Work task: Check each line of the data below for the string "dans", then state how many have it and nothing else.

Records for this task:
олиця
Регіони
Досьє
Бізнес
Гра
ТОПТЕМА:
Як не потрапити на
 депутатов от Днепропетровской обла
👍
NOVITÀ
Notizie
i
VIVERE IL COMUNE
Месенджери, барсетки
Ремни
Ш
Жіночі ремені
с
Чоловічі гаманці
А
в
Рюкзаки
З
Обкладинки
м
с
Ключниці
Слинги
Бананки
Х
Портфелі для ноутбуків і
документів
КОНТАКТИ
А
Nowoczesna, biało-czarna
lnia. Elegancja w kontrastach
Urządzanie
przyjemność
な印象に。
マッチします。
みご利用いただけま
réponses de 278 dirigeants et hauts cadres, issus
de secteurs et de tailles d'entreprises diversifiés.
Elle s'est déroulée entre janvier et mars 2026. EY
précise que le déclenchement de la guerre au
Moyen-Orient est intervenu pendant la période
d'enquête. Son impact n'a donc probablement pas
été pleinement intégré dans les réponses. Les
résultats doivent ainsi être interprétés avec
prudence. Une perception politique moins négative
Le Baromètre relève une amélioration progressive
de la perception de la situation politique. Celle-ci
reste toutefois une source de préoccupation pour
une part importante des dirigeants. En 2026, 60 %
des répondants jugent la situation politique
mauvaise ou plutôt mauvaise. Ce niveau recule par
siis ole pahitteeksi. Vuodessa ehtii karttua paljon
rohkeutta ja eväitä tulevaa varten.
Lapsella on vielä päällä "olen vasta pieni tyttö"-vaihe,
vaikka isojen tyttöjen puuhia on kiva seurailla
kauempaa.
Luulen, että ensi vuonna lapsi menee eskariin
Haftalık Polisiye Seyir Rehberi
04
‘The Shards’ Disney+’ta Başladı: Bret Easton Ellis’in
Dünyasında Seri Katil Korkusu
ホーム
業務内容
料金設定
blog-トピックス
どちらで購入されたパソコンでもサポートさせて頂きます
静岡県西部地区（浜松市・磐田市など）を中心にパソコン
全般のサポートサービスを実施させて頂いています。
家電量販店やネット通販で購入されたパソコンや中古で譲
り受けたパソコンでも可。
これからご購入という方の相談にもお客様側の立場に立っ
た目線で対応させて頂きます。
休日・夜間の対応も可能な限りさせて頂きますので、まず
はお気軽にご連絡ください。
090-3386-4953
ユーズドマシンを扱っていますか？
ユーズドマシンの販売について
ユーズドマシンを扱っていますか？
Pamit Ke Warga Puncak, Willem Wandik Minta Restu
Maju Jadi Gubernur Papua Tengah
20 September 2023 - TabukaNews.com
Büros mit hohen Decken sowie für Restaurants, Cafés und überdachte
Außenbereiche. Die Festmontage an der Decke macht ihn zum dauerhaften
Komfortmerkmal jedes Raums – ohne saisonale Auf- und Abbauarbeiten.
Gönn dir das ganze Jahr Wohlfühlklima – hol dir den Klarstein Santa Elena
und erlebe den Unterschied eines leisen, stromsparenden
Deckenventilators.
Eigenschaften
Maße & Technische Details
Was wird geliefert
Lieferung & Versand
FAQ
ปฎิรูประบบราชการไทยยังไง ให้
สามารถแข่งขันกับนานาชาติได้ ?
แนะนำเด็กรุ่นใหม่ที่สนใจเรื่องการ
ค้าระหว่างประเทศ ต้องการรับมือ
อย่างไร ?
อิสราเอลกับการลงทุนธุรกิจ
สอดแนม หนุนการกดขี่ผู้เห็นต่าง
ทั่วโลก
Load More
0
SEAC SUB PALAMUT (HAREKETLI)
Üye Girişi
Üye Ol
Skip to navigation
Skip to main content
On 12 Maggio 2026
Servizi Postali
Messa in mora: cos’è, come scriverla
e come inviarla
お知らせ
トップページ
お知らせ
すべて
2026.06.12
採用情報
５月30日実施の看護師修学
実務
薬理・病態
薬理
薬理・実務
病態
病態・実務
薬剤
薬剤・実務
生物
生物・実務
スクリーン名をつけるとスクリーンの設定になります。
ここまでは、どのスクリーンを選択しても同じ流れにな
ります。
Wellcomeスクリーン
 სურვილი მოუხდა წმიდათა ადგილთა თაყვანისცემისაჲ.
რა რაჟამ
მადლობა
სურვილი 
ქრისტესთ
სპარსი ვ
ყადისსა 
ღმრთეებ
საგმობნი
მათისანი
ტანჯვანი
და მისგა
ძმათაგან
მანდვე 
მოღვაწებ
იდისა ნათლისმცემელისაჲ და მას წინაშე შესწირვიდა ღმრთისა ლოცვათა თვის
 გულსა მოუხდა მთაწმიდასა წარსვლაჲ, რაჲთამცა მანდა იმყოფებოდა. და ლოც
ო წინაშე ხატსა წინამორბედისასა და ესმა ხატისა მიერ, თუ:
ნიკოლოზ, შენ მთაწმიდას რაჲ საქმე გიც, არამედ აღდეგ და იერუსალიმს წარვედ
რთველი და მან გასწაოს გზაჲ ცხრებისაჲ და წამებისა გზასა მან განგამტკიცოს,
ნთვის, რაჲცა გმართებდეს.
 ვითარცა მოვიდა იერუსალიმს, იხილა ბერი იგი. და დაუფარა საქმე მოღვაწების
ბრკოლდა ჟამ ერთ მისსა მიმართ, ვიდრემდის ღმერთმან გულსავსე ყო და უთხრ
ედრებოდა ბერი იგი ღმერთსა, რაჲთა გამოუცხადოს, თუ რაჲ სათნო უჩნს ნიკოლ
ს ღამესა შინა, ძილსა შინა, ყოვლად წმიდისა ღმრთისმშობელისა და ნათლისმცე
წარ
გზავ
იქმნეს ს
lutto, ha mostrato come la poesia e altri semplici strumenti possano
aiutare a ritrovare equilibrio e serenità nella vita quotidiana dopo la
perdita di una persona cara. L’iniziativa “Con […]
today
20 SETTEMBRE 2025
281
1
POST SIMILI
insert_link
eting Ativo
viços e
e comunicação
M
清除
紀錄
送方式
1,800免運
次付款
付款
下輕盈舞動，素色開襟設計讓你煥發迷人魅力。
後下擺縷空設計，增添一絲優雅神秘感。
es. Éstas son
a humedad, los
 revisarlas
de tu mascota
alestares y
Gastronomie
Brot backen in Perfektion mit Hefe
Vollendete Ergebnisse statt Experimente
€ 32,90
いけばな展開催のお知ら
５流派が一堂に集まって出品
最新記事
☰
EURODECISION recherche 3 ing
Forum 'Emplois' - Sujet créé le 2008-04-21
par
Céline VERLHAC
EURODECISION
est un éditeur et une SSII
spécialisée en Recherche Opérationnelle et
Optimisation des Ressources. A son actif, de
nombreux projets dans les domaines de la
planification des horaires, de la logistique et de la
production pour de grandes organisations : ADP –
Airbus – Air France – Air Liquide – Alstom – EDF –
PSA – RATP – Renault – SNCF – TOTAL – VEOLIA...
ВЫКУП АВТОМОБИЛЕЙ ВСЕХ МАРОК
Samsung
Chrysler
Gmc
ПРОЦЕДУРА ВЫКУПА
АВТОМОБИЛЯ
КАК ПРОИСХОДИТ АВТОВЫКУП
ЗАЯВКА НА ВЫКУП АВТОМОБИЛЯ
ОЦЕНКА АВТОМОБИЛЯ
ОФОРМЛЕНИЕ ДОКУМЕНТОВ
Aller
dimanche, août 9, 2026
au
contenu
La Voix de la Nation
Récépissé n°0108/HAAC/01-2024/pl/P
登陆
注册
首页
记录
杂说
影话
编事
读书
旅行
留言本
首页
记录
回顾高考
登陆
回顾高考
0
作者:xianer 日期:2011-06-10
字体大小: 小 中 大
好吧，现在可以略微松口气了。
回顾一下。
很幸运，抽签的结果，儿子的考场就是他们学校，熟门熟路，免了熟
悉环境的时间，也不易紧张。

Exercise answer: 2